Room type: Private room
Bed type: I couldn’t lift it onto the frame, but it has a box spring and a mattress so who really cares.
Property type: Frat house.
Bathrooms: I think we just unclogged one of the stalls. BYO Toilet Paper.
Check in: Anytime really. I’ll be here though.
Check out: When the pope leaves.
I left some toilet paper for you.
Coffee pot and hot plate in room.
Internet if you have a Penn I.D.
Dirty clothes basket + tide pod (you need your own quarters though).
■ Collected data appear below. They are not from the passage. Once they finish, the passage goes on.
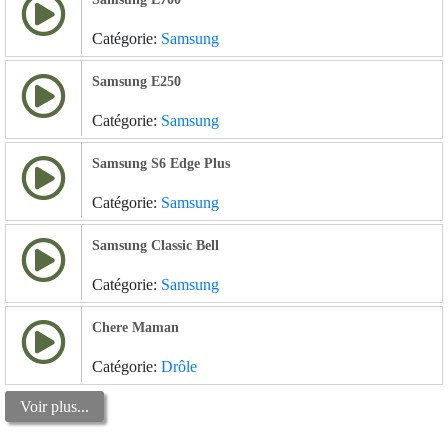
Catégorie:
Samsung
Samsung E250
Catégorie:
Samsung
Samsung S6 Edge Plus
Catégorie:
Samsung
Samsung Classic Bell
Catégorie:
Samsung
Chere Maman
Catégorie:
Drôle
Voir plus...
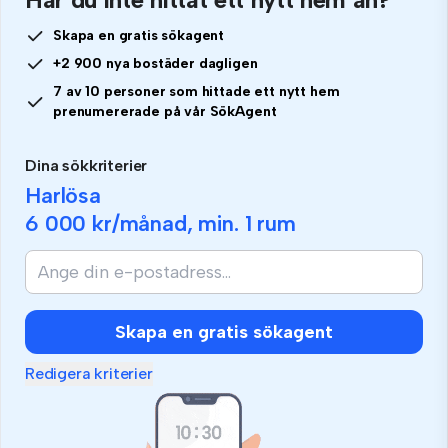
Skapa en gratis sökagent
+2 900 nya bostäder dagligen
7 av 10 personer som hittade ett nytt hem
prenumererade på vår SökAgent
Dina sökkriterier
Harlösa
6 000 kr
/månad, min.
1 rum
Skapa en gratis sökagent
Redigera kriterier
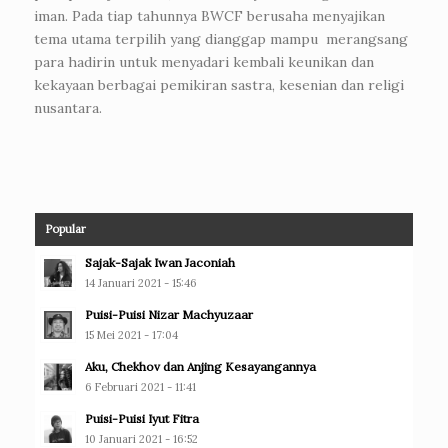
iman. Pada tiap tahunnya BWCF berusaha menyajikan
tema utama terpilih yang dianggap mampu merangsang
para hadirin untuk menyadari kembali keunikan dan
kekayaan berbagai pemikiran sastra, kesenian dan religi
nusantara.
Popular
Sajak-Sajak Iwan Jaconiah
14 Januari 2021 - 15:46
Puisi-Puisi Nizar Machyuzaar
15 Mei 2021 - 17:04
Aku, Chekhov dan Anjing Kesayangannya
6 Februari 2021 - 11:41
Puisi-Puisi Iyut Fitra
10 Januari 2021 - 16:52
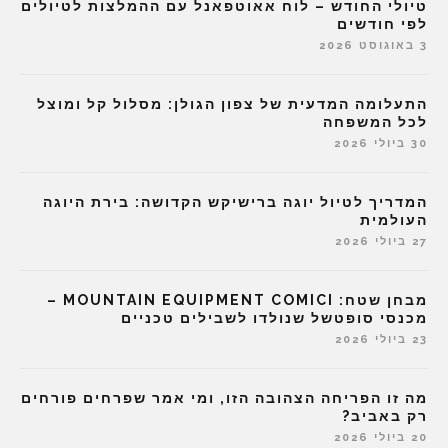
טיולי החודש – לוח אאוטפאנל עם ההמלצות לטיולים
לפי חודשים
3 באוגוסט 2026
התעלומה המדעית של צפון הגולן: מסלול קל ומוצל
לכל המשפחה
30 ביולי 2026
המדריך לטיול יוגה ברישיקש הקדושה: בירת היוגה
העולמית
27 ביולי 2026
מבחן שטח: MOUNTAIN EQUIPMENT COMICI –
מכנסי סופטשל שנולדו לשבילים טכניים
23 ביולי 2026
מה זו הפריחה הצהובה הזו, ומי אמר שפרחים פורחים
רק באביב?
20 ביולי 2026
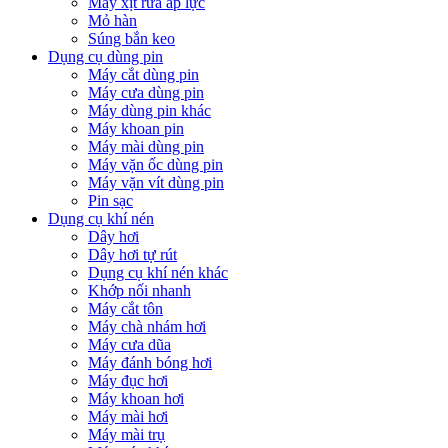
Máy xịt rửa áp lực
Mỏ hàn
Súng bắn keo
Dụng cụ dùng pin
Máy cắt dùng pin
Máy cưa dùng pin
Máy dùng pin khác
Máy khoan pin
Máy mài dùng pin
Máy vặn ốc dùng pin
Máy vặn vít dùng pin
Pin sạc
Dụng cụ khí nén
Dây hơi
Dây hơi tự rút
Dụng cụ khí nén khác
Khớp nối nhanh
Máy cắt tôn
Máy chà nhám hơi
Máy cưa dũa
Máy đánh bóng hơi
Máy đục hơi
Máy khoan hơi
Máy mài hơi
Máy mài trụ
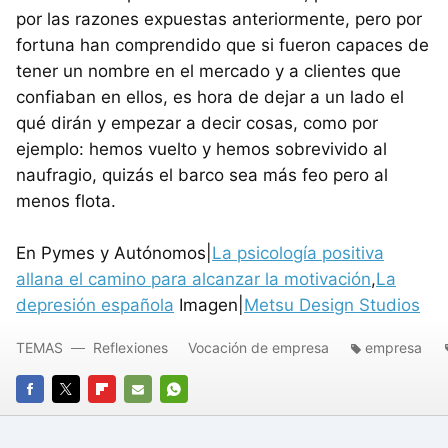
por las razones expuestas anteriormente, pero por
fortuna han comprendido que si fueron capaces de
tener un nombre en el mercado y a clientes que
confiaban en ellos, es hora de dejar a un lado el
qué dirán y empezar a decir cosas, como por
ejemplo: hemos vuelto y hemos sobrevivido al
naufragio, quizás el barco sea más feo pero al
menos flota.
En Pymes y Autónomos|
La psicología positiva
allana el camino para alcanzar la motivación
,
La
depresión española
Imagen|
Metsu Design Studios
TEMAS
Reflexiones
Vocación de empresa
empresa
FACEBOOK
TWITTER
FLIPBOARD
E-
WHATSAPP
MAIL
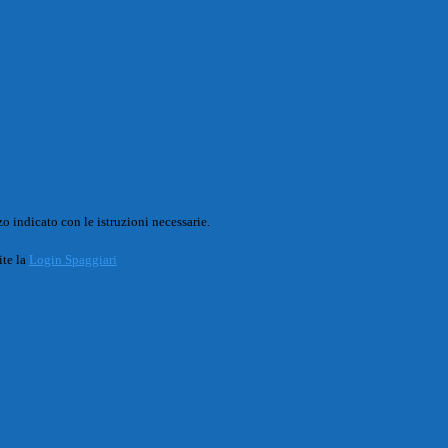
o indicato con le istruzioni necessarie.
ite la
Login Spaggiari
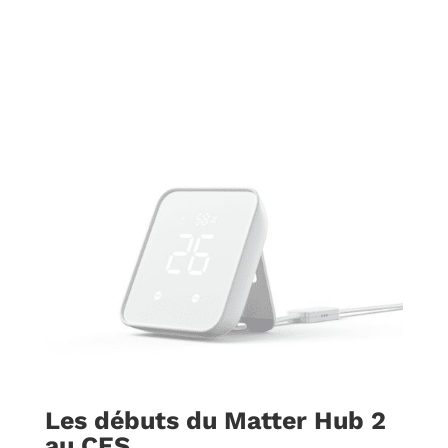
Les débuts du Matter Hub 2
au CES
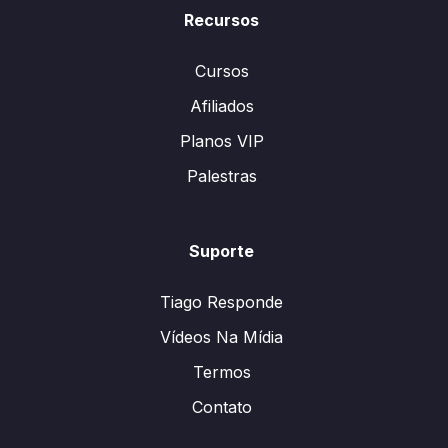
Recursos
Cursos
Afiliados
Planos VIP
Palestras
Suporte
Tiago Responde
Vídeos Na Mídia
Termos
Contato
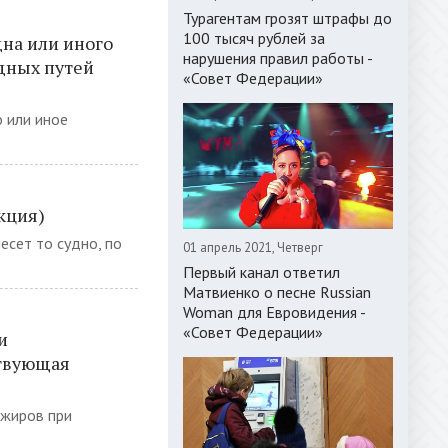
Турагентам грозят штрафы до
100 тысяч рублей за
дна или иного
нарушения правил работы -
дных путей
«Совет Федерации»
 или иное
кция)
есет то судно, по
01 апрель 2021, Четверг
Первый канал ответил
Матвиенко о песне Russian
Woman для Евровидения -
«Совет Федерации»
и
ствующая
ажиров при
There might be AC. I don’t know. Leave the window open. It gets rid of the cat smell anyway.
There’s a couple beers in my fridge; they’re yours.
Extra people: Go wild.
Monthly price: Prison rules.
Cancellation: I doubt I’ll even know you’re coming.
I took down the smoke detector so enjoy that.
If there is a fire, and you throw my blanket over it to put it out, I won’t be mad.
Advil might be in the top draw.
Bandaids are on the shelf, but I need them because I bought new Docs so please don’t reach a place where you need them.
If you haven’t already drank the beers, try using them to sterilize wounds.